*Task to carry out*.
Give the records again in full, exactly as written.

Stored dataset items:
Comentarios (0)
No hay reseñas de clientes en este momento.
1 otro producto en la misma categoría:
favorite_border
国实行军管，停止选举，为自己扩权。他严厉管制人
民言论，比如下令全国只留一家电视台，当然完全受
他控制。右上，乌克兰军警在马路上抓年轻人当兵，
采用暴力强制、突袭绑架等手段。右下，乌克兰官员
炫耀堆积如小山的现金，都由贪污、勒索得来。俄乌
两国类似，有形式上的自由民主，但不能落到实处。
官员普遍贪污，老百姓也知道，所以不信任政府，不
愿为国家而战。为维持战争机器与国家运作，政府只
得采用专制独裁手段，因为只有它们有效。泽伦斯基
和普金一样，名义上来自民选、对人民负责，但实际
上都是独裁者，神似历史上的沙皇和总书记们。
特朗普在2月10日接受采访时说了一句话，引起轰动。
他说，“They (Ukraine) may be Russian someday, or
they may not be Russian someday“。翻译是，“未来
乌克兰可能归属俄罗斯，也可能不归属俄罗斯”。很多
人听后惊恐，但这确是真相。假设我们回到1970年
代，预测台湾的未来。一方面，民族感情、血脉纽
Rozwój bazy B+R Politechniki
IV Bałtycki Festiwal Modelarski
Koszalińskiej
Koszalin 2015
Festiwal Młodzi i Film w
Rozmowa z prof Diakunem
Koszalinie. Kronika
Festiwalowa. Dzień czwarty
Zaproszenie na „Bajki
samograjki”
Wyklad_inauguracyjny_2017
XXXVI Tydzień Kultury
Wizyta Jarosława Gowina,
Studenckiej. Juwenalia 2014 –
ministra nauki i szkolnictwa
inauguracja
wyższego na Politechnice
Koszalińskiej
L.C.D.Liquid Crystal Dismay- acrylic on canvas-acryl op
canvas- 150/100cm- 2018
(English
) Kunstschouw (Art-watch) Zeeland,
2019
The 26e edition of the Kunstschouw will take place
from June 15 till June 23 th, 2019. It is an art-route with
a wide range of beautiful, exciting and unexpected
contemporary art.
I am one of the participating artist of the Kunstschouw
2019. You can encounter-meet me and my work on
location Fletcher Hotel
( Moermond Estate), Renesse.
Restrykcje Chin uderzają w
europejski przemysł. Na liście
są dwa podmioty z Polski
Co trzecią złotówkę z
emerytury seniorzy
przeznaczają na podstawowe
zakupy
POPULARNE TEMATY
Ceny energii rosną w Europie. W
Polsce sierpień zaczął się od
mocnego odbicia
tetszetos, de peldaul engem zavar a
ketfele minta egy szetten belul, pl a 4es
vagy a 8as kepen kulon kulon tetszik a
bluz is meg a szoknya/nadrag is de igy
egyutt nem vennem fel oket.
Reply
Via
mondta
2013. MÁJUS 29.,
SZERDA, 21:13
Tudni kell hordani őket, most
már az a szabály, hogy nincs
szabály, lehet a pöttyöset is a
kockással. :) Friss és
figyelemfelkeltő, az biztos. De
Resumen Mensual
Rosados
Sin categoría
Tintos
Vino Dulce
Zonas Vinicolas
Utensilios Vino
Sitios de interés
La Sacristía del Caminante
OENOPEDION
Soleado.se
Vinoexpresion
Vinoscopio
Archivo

*Answer to the problem*.
Comentarios (0)
No hay reseñas de clientes en este momento.
1 otro producto en la misma categoría:
favorite_border
国实行军管，停止选举，为自己扩权。他严厉管制人
民言论，比如下令全国只留一家电视台，当然完全受
他控制。右上，乌克兰军警在马路上抓年轻人当兵，
采用暴力强制、突袭绑架等手段。右下，乌克兰官员
炫耀堆积如小山的现金，都由贪污、勒索得来。俄乌
两国类似，有形式上的自由民主，但不能落到实处。
官员普遍贪污，老百姓也知道，所以不信任政府，不
愿为国家而战。为维持战争机器与国家运作，政府只
得采用专制独裁手段，因为只有它们有效。泽伦斯基
和普金一样，名义上来自民选、对人民负责，但实际
上都是独裁者，神似历史上的沙皇和总书记们。
特朗普在2月10日接受采访时说了一句话，引起轰动。
他说，“They (Ukraine) may be Russian someday, or
they may not be Russian someday“。翻译是，“未来
乌克兰可能归属俄罗斯，也可能不归属俄罗斯”。很多
人听后惊恐，但这确是真相。假设我们回到1970年
代，预测台湾的未来。一方面，民族感情、血脉纽
Rozwój bazy B+R Politechniki
IV Bałtycki Festiwal Modelarski
Koszalińskiej
Koszalin 2015
Festiwal Młodzi i Film w
Rozmowa z prof Diakunem
Koszalinie. Kronika
Festiwalowa. Dzień czwarty
Zaproszenie na „Bajki
samograjki”
Wyklad_inauguracyjny_2017
XXXVI Tydzień Kultury
Wizyta Jarosława Gowina,
Studenckiej. Juwenalia 2014 –
ministra nauki i szkolnictwa
inauguracja
wyższego na Politechnice
Koszalińskiej
L.C.D.Liquid Crystal Dismay- acrylic on canvas-acryl op
canvas- 150/100cm- 2018
(English
) Kunstschouw (Art-watch) Zeeland,
2019
The 26e edition of the Kunstschouw will take place
from June 15 till June 23 th, 2019. It is an art-route with
a wide range of beautiful, exciting and unexpected
contemporary art.
I am one of the participating artist of the Kunstschouw
2019. You can encounter-meet me and my work on
location Fletcher Hotel
( Moermond Estate), Renesse.
Restrykcje Chin uderzają w
europejski przemysł. Na liście
są dwa podmioty z Polski
Co trzecią złotówkę z
emerytury seniorzy
przeznaczają na podstawowe
zakupy
POPULARNE TEMATY
Ceny energii rosną w Europie. W
Polsce sierpień zaczął się od
mocnego odbicia
tetszetos, de peldaul engem zavar a
ketfele minta egy szetten belul, pl a 4es
vagy a 8as kepen kulon kulon tetszik a
bluz is meg a szoknya/nadrag is de igy
egyutt nem vennem fel oket.
Reply
Via
mondta
2013. MÁJUS 29.,
SZERDA, 21:13
Tudni kell hordani őket, most
már az a szabály, hogy nincs
szabály, lehet a pöttyöset is a
kockással. :) Friss és
figyelemfelkeltő, az biztos. De
Resumen Mensual
Rosados
Sin categoría
Tintos
Vino Dulce
Zonas Vinicolas
Utensilios Vino
Sitios de interés
La Sacristía del Caminante
OENOPEDION
Soleado.se
Vinoexpresion
Vinoscopio
Archivo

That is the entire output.